Principaux renseignements
- Les organisateurs de la Cop31 exigent une électrification mondiale de 35 pour cent d’ici 2035.
- Les énergies renouvelables constituent la solution la moins coûteuse pour lutter contre les catastrophes climatiques.
- La Turquie vise à réduire de moitié la croissance mondiale des déchets au cours de la prochaine décennie.
Les organisateurs du prochain sommet Cop31 exhortent la communauté internationale à faire en sorte que 35 pour cent de sa consommation totale d’énergie provienne de l’électricité d’ici 2035. Le ministre turc de l’Environnement, Murat Kurum, qui coprésidera l’événement aux côtés de l’Australie, a fait valoir qu’il était essentiel de faire passer ce chiffre de 20 pour cent actuellement pour s’engager sur la voie de la décarbonisation. Alors que les sources renouvelables fournissent déjà une part importante de l’électricité mondiale, des secteurs tels que la production industrielle, le chauffage et les transports restent dépendants des combustibles fossiles, qui représentent encore près de 80 pour cent de la consommation finale d’énergie.
Mesure visant à lutter contre la crise énergétique et le réchauffement climatique
Le ministre australien chargé du changement climatique, Chris Bowen, a souligné que s’affranchir de la dépendance aux combustibles fossiles et donner la priorité à l’électrification peut atténuer à la fois la crise énergétique qui s’aggrave et la fréquence croissante des catastrophes climatiques. Il a noté que l’énergie renouvelable est actuellement l’option énergétique la plus abordable, qu’elle soit utilisée pour moderniser l’industrie allemande, introduire des méthodes de cuisson propres en Afrique ou remplacer le diesel par l’énergie solaire dans le Pacifique.
Bien que des technologies telles que les pompes à chaleur et les voitures électriques soient largement disponibles, leur adoption reste inégale selon les régions. L’attrait des technologies propres s’est accru à mesure que l’instabilité géopolitique, en particulier le conflit en Iran, a fait grimper les prix du pétrole au-dessus de 100 dollars le baril.
L’urgence d’une transition vers le développement durable
Simon Stiell, responsable des questions climatiques à l’ONU, a décrit l’effort collectif pour lutter contre l’urgence climatique comme l’entreprise la plus difficile mais la plus vitale de l’histoire de l’humanité.
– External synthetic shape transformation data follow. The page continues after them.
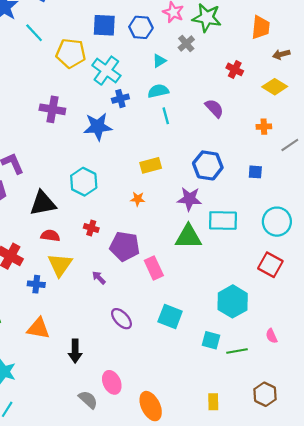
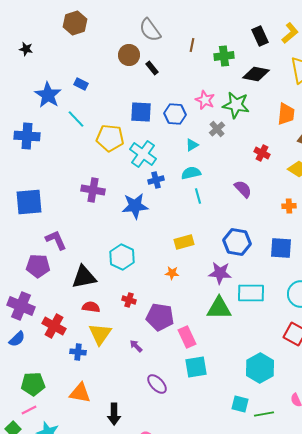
blue square: (255, 172) -> (281, 248), size x1.6
cyan square: (170, 317) -> (196, 367), moved, turned -30

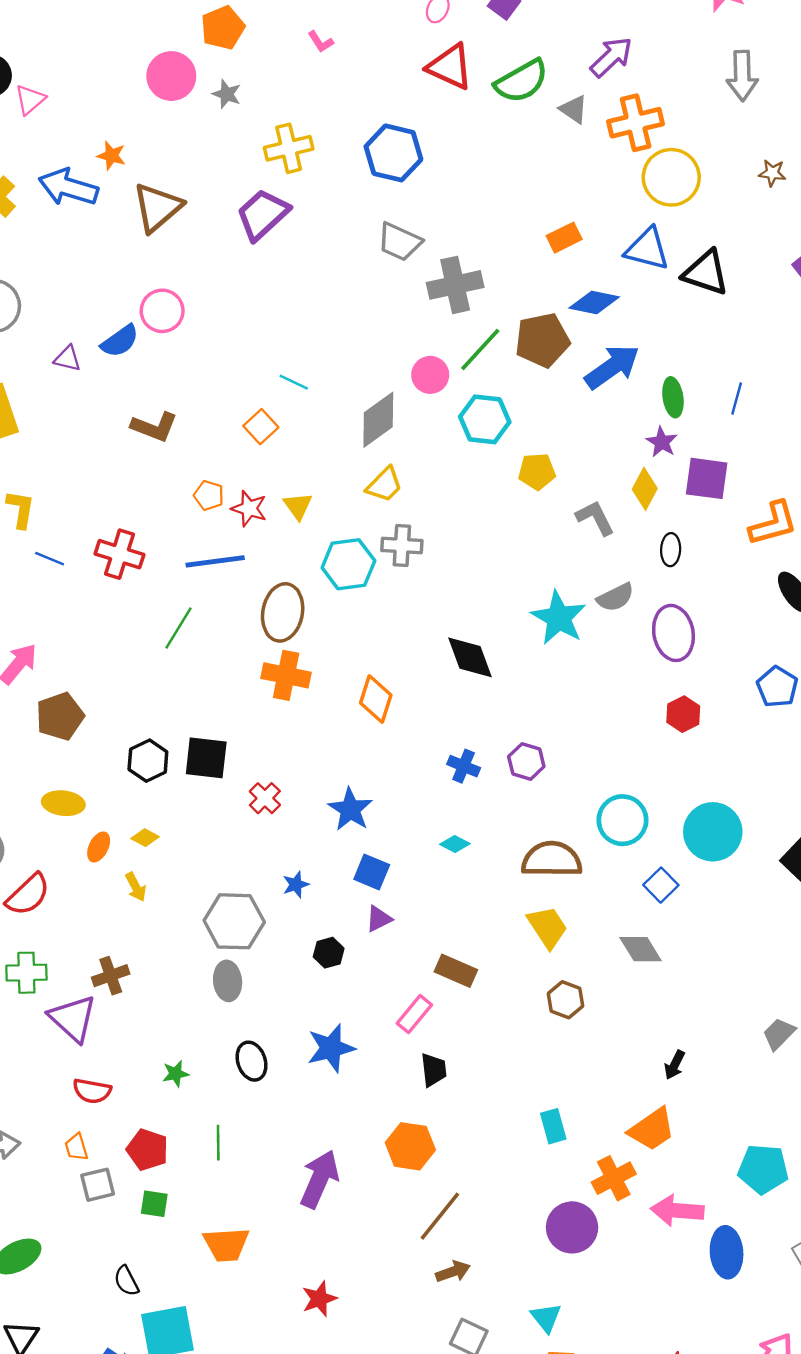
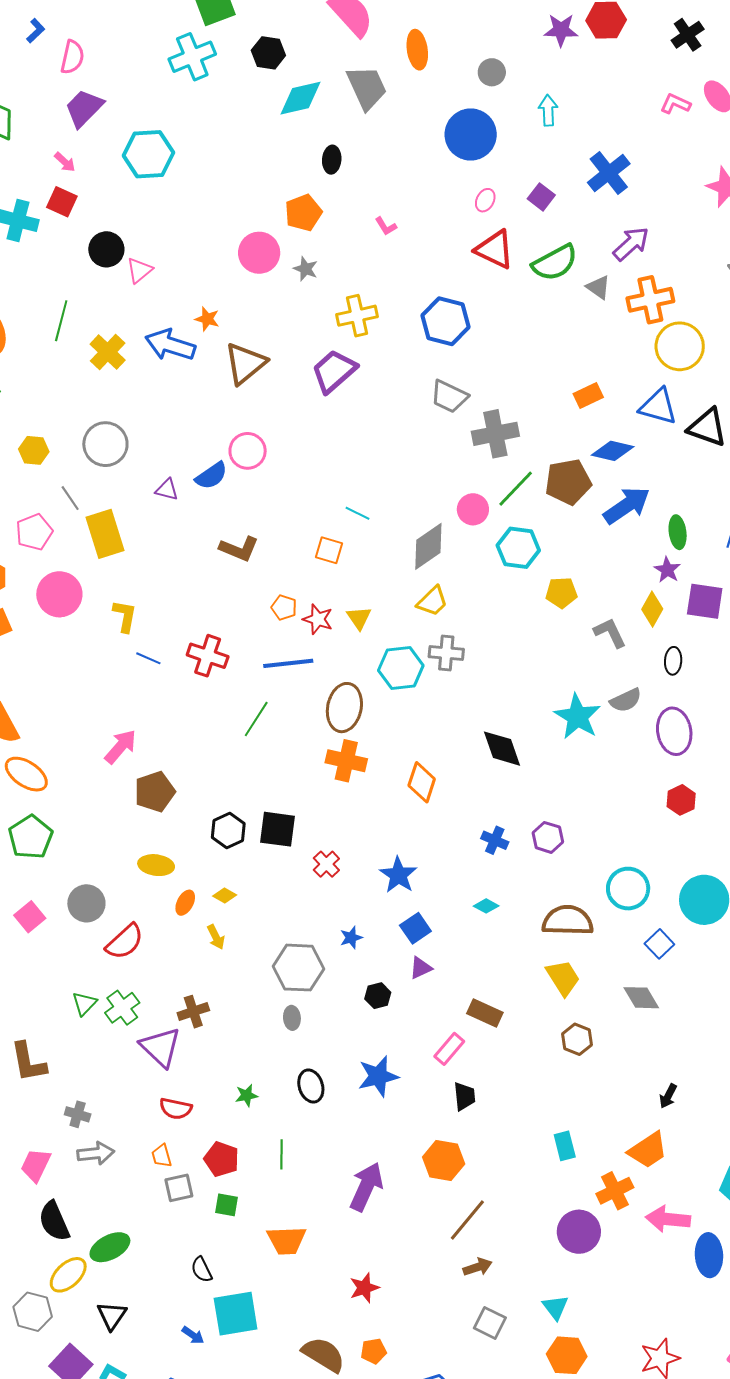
orange square: (261, 427) -> (329, 550), turned -32
blue square: (372, 872) -> (415, 928), turned 32
green cross: (26, 973) -> (122, 1008), turned -36
gray ellipse: (228, 981) -> (292, 1018), size x0.7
Il a souligné l’urgence de cette transition, en évoquant les milliers de décès causés par les vagues de chaleur extrêmes en Asie et en Europe.
Cette urgence est encore accentuée par les avertissements scientifiques concernant un éventuel « super El Niño », qui pourrait aggraver les sécheresses, les inondations et les pics de température mondiaux.
Tracer la voie vers le sommet d’Antalya
Alors que les responsables se réunissent à Bonn pour préparer le sommet de novembre à Antalya, en Turquie, la présidence entend faire de l’électrification une pierre angulaire de l’ordre du jour. L’Agence internationale de l’énergie devrait élaborer une feuille de route sur la manière d’atteindre l’objectif fixé pour 2035.
Cette initiative fait suite à des efforts mondiaux antérieurs visant à doubler l’efficacité énergétique et à tripler la capacité des énergies renouvelables, bien qu’aucun objectif spécifique en matière d’électrification n’ait été fixé jusqu’à présent.
Donner la priorité à la réduction des déchets
Outre les transitions énergétiques, les dirigeants turcs accordent la priorité à la réduction des déchets, le ministre Kurum appelant à réduire de moitié la croissance mondiale des déchets d’ici 2035. Cette priorité découle en partie d’une initiative nationale lancée en 2017 par Emine Erdoğan, l’épouse du président.
Le sommet Cop31 lui-même suit un arrangement unique dans lequel l’Australie gère les négociations officielles de l’accord de Paris tout en partageant la présidence générale avec la Turquie.